The festival runs from 3 to 12 July 2009
The Frome Festival has returned with its annual mix of arts workshops, talks, live music and theatre totalling 187 events which will attract people from all over the country.
There is also a new addition to the line-up; the Arts Council has handed the organisers £5,000 to run Theatre on Tour.
Martin Dimmery, creative director, said: "It is bringing four theatre companies in total 10 performances to outlying villages and communities in the Frome area, as far afield as Gillingham in Dorset and up to Wellow near Bath, it's covering four counties.
"That money is to help subsidise those theatre events and it's hoped that next year we can take this on possibly without the subsidy and continue that as a tradition."
This money is ring-fenced so none of it will be used to fund any of the Frome Festival's other activities.
"We're very happy because this is the first time we've had recognition in terms of funding from the Arts Council.
"In previous years we've applied for maintenance grants and we've received nothing and it really is difficult these days to receive public funding for arts festivals."
While the festival organisers are hoping to build a long-term legacy for the community they are keen to build on their success closer to home.
"What I am really keen to do is get people from across the Mendips. It is really funny with the Cheese and Grain, where I work normally; we look at the ticket sales and they come from all over the country, but there's like a black hole in Taunton.
"It is really strange in the Somerset community that Frome is not necessarily recognised as much as it might be elsewhere. People in Wiltshire and Dorset say what a fantastic arts scene is going on, but Taunton is yet to catch on."
Part of this is blamed on the sheer size of the county and the length of time it takes to travel from Taunton to Frome but they are still keen to get more people to see what the festival is all about.
Despite this, organisers are highly motivated working on a voluntary basis most of the time to get the show off the ground.
"We've got a tremendous people on the ground for us to go and get subsidies and sponsorship from commercial sources. We've got a very supportive town council who give us an annual grant and we get contributions from the district and the county [councils]. They may not be huge but they are gratefully received."

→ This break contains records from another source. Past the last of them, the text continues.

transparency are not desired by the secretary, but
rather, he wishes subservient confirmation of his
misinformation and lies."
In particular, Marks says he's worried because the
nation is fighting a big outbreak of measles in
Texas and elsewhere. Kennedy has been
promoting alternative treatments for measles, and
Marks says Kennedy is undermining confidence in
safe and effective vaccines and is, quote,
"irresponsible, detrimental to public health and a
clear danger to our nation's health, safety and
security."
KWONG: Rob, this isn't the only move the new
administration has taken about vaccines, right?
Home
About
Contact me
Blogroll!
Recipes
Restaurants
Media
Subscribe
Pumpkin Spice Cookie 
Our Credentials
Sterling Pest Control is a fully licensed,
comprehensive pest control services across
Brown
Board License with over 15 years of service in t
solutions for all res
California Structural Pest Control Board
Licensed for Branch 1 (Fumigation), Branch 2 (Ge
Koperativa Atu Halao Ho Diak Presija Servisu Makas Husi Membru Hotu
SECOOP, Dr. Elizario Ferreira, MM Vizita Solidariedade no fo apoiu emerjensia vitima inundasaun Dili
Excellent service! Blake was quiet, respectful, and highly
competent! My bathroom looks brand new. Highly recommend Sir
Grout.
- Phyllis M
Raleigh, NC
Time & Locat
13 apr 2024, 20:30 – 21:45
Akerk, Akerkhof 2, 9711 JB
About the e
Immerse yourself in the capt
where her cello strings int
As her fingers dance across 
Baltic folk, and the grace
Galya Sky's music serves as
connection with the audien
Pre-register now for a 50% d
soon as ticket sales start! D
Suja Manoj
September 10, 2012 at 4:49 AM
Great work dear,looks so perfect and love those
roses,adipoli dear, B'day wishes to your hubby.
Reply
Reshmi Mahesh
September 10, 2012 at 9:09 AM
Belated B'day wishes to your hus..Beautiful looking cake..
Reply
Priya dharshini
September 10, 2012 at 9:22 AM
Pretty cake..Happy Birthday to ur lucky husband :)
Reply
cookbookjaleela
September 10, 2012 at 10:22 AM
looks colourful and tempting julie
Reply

Another source of help has been from local businesses, like Butler, Tanner and Dennis, which printed out the brochures for free; this would normally cost in the region of £5,000.
The community spirit of pitching in to help is also reflected in the line-up.
High calibre artists like Pee Wee Ellis, the saxophonist, who now lives in Frome, Imelda May and Mark McGann have agreed to perform at the festival for reduced fees as a way of contributing to the local community but like most events there is a tangible benefit to the local economy.
"No-one has sat down and assessed it, but one shopkeeper said in his reckoning that his takings were up £2,000 on the week. If you ask the hotels and pubs their takings would be markedly up as well.
"Frome isn't an obvious tourist trap; it is situated between Bath, Wells and Longleat but people do stop off here and the Festival raises a lot of enquiries from tourist information."
The main highlights this year include Still Black Still Proud, featuring Pee Wee Ellis, Adrian Edmondson and the Bad Shepherds and Imelda May.